If there is success with the deco methods, I would bet that much has to do with the fact that the divers are “adynamic” in the same way that astronauts in space are. This effect will reduce DCS risk by several fold – not just several percent.:wink:

As far as more research goes, don't hold your breath.:eek:

Dr Deco :doctor:
 
The advocates for one form or another are not going to be funding peer-reviewed, scientifically-valid studies anytime soon.

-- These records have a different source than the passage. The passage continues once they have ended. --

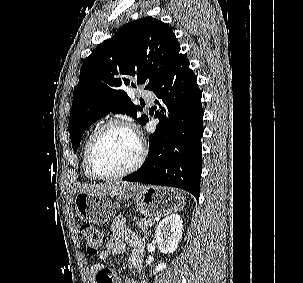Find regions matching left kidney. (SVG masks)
Here are the masks:
<instances>
[{
  "label": "left kidney",
  "mask_w": 303,
  "mask_h": 283,
  "mask_svg": "<svg viewBox=\"0 0 303 283\" xmlns=\"http://www.w3.org/2000/svg\"><path fill=\"white\" fill-rule=\"evenodd\" d=\"M183 221L179 215H171L163 219L156 228L155 238L162 253H173L182 238ZM166 268V263L156 266L153 274Z\"/></svg>",
  "instance_id": "5707ae66"
}]
</instances>
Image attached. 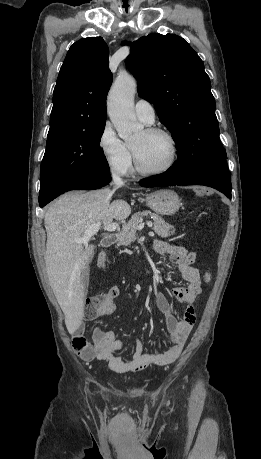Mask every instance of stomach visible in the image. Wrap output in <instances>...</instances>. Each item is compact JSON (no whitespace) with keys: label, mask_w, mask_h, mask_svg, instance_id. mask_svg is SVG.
<instances>
[{"label":"stomach","mask_w":261,"mask_h":459,"mask_svg":"<svg viewBox=\"0 0 261 459\" xmlns=\"http://www.w3.org/2000/svg\"><path fill=\"white\" fill-rule=\"evenodd\" d=\"M146 202L160 215H174L182 205L177 193L170 189H160L148 194Z\"/></svg>","instance_id":"obj_1"}]
</instances>
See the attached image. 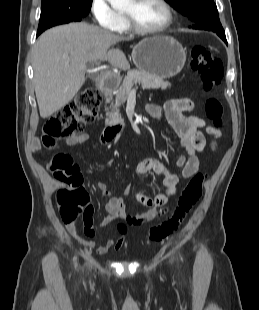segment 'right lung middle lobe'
Returning <instances> with one entry per match:
<instances>
[{"label": "right lung middle lobe", "mask_w": 259, "mask_h": 310, "mask_svg": "<svg viewBox=\"0 0 259 310\" xmlns=\"http://www.w3.org/2000/svg\"><path fill=\"white\" fill-rule=\"evenodd\" d=\"M92 0L42 1L38 34L50 27L81 21L91 9Z\"/></svg>", "instance_id": "dd1d6c3e"}]
</instances>
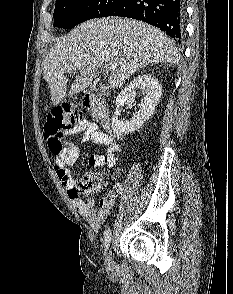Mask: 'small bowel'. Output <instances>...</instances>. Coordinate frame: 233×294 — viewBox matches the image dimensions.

Particularly if there is a non-zero risk that the findings would mean that they'd have to recant YEARS of dogma and screed! :)
 
Genesis:

That may be true regarding funding for the competition, but what I had in mind was the limited amount of research funds - period. Recreational diving is, well, recreational. It is not considered something that "deserves" funds since funds are limited. Diving is basically a choice and not in the same league as cancer, heart disease and stroke. Yes, many of these are the result of bad life style choices but the public does not see it that way. The arguments are extensive on both sides.:upset:

At one time (20 years ago) the US Navy had a research program that could supply such funding. That program has been long gone. While some money might be available for pulmonary studies, there would be little to none to study problems of divers per se. I too wish that it was different.